Il blocco navale imposto da Israele davanti alla Striscia di Gaza è illegale. Non lo dicono soltanto le Ong, i giuristi e gli organismi internazionali: lo affermano le regole stesse del diritto del mare, scolpite nella Convenzione ONU che definisce acque territoriali, libertà di navigazione e responsabilità degli Stati.
Eppure il governo italiano, per voce del ministro della Difesa Guido Crosetto, continua a piegarsi a una narrazione tossica: quelle acque vengono definite “israeliane”, cancellando con un colpo di lingua e di penna lo status giuridico palestinese. Una falsità. Perché secondo la Convenzione sul diritto del mare, le 12 miglia nautiche davanti alla costa di Gaza appartengono allo Stato palestinese – Stato che l’Italia non ha ancora avuto il coraggio politico di riconoscere.
Le bugie di Crosetto e il silenzio del Quirinale
Alla Camera e al Senato Crosetto ha dichiarato: «Non possiamo garantire la sicurezza in acque israeliane». Ma quelle acque non appartengono a Israele. Si fa finta di non sapere o si vuole continuare a prendere in giro tutti?
Neppure il Presidente della Repubblica, nel suo messaggio sulla Flotilla, ha avuto la forza di sottolinearlo: Mattarella ha parlato del valore della vita umana a Gaza, ma non ha mai rimesso al loro posto le parole che contano.
Questa prudenza istituzionale, che puzza di sudditanza, diventa ancora più grave se incrociata con i fatti: dal 2009 Israele ha imposto un blocco totale ai porti di Gaza, prolungando e inasprendo restrizioni già attive dagli anni Novanta (accordi di Oslo II). Dopo il 7 ottobre 2023, ogni navigazione è stata vietata, perfino ai pescatori palestinesi, privando centinaia di migliaia di famiglie del minimo sostentamento.

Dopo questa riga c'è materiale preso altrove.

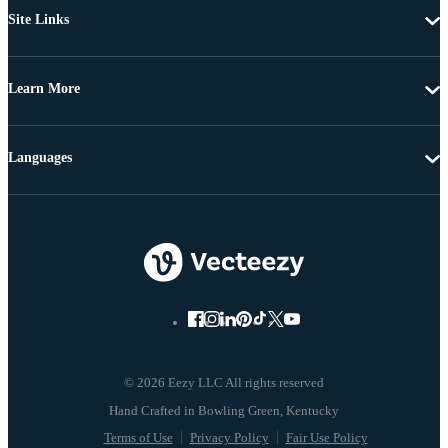
Site Links
Learn More
Languages
© 2026 Eezy LLC All rights reserved
Terms of Use
Privacy Policy
Fair Use Policy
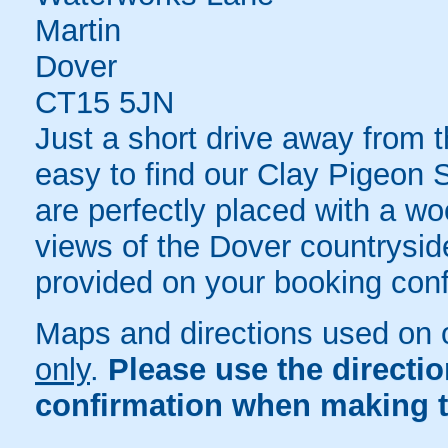
Martin
Dover
CT15 5JN
Just a short drive away from 
easy to find our Clay Pigeon 
are perfectly placed with a wo
views of the Dover countryside.
provided on your booking conf
Maps and directions used on 
only
.
Please use the directi
confirmation when making t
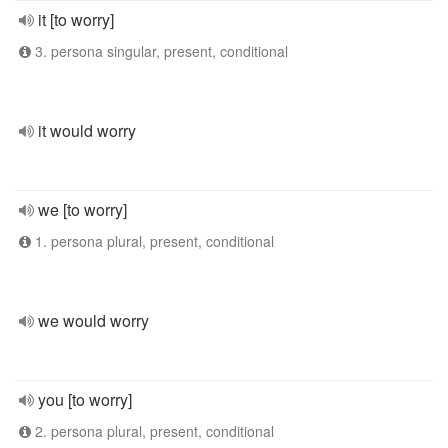
it [to worry]
3. persona singular, present, conditional
it would worry
we [to worry]
1. persona plural, present, conditional
we would worry
you [to worry]
2. persona plural, present, conditional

Il diritto internazionale violato
Un blocco navale può essere considerato legittimo solo in presenza di un conflitto armato tra Stati. Ma qui non siamo in quella condizione: Israele mantiene un’occupazione – anche se molti presunti analisti e commentatori e opinionisti da strapazzo continuano a parlare di guerra – che assume sempre più i tratti di una pulizia etnica. La parola che molti non vogliono pronunciare è GENOCIDIO.
Gli effetti sono devastanti: fame, carestia, impedimento dell’arrivo di aiuti umanitari, migliaia di morti (bambini, donne e uomini) innocenti. Tutto questo mentre il governo israeliano continua a calpestare, con arroganza, i principi fondamentali del diritto internazionale.
La sceneggiata del dittatore sanguinario sionista (con un mandato di arresto inutile sulle sue spalle) presso le Nazioni Unite è servita solo per la sua propaganda. La storia insegna: la tragica fine sta arrivando anche per lui.
Di fronte a questo scempio, l’Italia non alza la voce. Non riconosce lo Stato di Palestina. Non denuncia l’illegalità del blocco. Non interrompe il Memorandum militare con Tel Aviv. Non sospende l’invio di armi.
Si limita a inviare due fregate che si fermeranno davanti a un muro invisibile, tracciato da Israele, accettando supinamente che la solidarietà internazionale venga deviata a Cipro e consegnata attraverso la Chiesa.
Il blocco navale di Israele è illegale. È illegale perché impedisce la libera navigazione in acque che appartengono a Gaza. È illegale perché viola il diritto internazionale umanitario. È illegale perché usa la fame come arma di guerra.
E chi non lo dice, chi tace o distorce, chi piega le parole si rende complice. Non di un “conflitto”, ma di un genocidio in mondovisione.